実際パキスタンは、さまざまな魅力があり、ホスピタリティあふれる国だと思うけれど、インフルエンサーの発信を鵜呑みにしてはいけない。まず、もっとも重要な点だが、インフルエンサーにはパキスタン政府がついていることを忘れてはならない。普通の旅行者ではないのだ。
インフルエンサーのSNSには、一般の観光客が立ち入ることができないエリアの写真も数多く見受けられる。パキスタンのそんなエリアには、まだまだ知られざる絶景がある、訪れる人がいないので、SNSなどにもほとんどアップされていないから、インパクトはすごい。

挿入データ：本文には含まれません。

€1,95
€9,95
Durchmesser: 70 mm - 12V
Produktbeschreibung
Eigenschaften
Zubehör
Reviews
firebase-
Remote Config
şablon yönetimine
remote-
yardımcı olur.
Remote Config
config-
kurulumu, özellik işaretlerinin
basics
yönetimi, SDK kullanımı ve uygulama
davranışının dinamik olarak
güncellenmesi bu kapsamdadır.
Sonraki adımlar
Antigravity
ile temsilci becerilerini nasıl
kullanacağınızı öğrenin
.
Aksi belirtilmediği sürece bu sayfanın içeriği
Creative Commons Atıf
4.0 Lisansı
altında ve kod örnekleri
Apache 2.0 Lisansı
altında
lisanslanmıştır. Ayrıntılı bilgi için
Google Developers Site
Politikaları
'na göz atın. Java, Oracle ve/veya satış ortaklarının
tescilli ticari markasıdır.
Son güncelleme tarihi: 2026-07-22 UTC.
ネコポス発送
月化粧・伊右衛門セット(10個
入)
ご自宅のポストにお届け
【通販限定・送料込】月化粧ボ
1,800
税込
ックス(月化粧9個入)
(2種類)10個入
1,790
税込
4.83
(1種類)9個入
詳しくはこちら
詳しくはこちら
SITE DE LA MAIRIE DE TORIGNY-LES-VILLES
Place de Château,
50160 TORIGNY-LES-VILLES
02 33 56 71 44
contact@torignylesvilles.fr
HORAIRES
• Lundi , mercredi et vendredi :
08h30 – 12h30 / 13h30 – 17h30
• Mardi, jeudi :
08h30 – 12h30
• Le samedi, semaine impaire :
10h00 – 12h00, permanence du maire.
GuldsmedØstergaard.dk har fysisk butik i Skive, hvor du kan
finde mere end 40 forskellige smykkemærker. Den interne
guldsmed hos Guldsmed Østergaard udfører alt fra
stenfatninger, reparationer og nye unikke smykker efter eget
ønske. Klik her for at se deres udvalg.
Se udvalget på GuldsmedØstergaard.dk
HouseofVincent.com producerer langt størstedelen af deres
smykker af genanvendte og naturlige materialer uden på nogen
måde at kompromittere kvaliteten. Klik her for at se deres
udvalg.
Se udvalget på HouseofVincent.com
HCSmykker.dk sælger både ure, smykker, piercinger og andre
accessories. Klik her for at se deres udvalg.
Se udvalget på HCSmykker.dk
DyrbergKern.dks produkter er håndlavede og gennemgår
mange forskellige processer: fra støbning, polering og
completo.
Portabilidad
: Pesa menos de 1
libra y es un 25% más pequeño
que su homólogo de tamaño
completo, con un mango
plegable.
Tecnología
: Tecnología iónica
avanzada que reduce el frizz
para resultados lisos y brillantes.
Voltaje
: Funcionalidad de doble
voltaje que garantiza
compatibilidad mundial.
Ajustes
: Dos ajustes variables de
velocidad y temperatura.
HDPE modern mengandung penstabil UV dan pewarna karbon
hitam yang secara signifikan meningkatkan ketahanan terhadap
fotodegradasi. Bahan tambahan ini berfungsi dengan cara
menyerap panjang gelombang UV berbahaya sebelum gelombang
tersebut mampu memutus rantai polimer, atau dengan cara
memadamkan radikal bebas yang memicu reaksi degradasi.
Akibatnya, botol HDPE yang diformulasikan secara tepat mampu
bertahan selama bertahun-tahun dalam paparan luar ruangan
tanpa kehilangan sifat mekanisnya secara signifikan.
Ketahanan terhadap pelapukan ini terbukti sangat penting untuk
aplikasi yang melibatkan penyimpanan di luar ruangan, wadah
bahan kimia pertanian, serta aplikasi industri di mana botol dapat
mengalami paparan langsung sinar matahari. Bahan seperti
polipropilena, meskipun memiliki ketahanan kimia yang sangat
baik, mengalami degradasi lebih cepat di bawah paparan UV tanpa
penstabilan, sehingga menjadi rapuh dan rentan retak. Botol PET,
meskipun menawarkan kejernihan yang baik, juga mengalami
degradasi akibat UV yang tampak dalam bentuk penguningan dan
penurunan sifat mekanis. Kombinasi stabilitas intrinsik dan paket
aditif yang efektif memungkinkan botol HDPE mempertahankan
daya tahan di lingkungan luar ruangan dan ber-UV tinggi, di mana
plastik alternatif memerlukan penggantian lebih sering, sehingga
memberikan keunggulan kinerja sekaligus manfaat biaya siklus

だが、インフルエンサーと同じように旅しようとしたら、取り返しのつかないことになる可能性がある。インフルエンサーには政府がついているので、入域許可も簡単に出るし、なにより政府に守られているが、そうではないのだ。
パキスタンには、ガチで入ってはいけないところもある。政府の支配がおよばない部族勢力の影響下にある地域や、パキスタンからの独立や自治の拡大を目的とする反政府武装勢力がいる地域などは、入ったら生きて帰れる保証はない。
そんなガチヤバなところじゃなくても、旅行者の安全はまったく保証されない。日本人もよく訪れている街でいうと、パキスタン南部にあるパキスタン最大の都市カラチや、アフガニスタンへ通じる交通の要衝であるペシャワールも、いつなにが起こるかわからない。カラチは中国人や中国権益を標的としたテロや、身代金目的の誘拐がたびたび発生しているし、ペシャワールはパキスタン・タリバンによるテロや、治安部隊との銃撃戦なども起こっている。
インフルエンサーだけでなく、外国人観光客がほとんど入ったことのないエリアへのツアーを企画・実施する旅行会社もある。
インフルエンサーや旅行会社の写真だけ見れば、平和そうに見える。ただ、そういったマーケティングのなかには、事実と異なる情報が発信されている可能性があるということは、常に心にとどめておくべきである。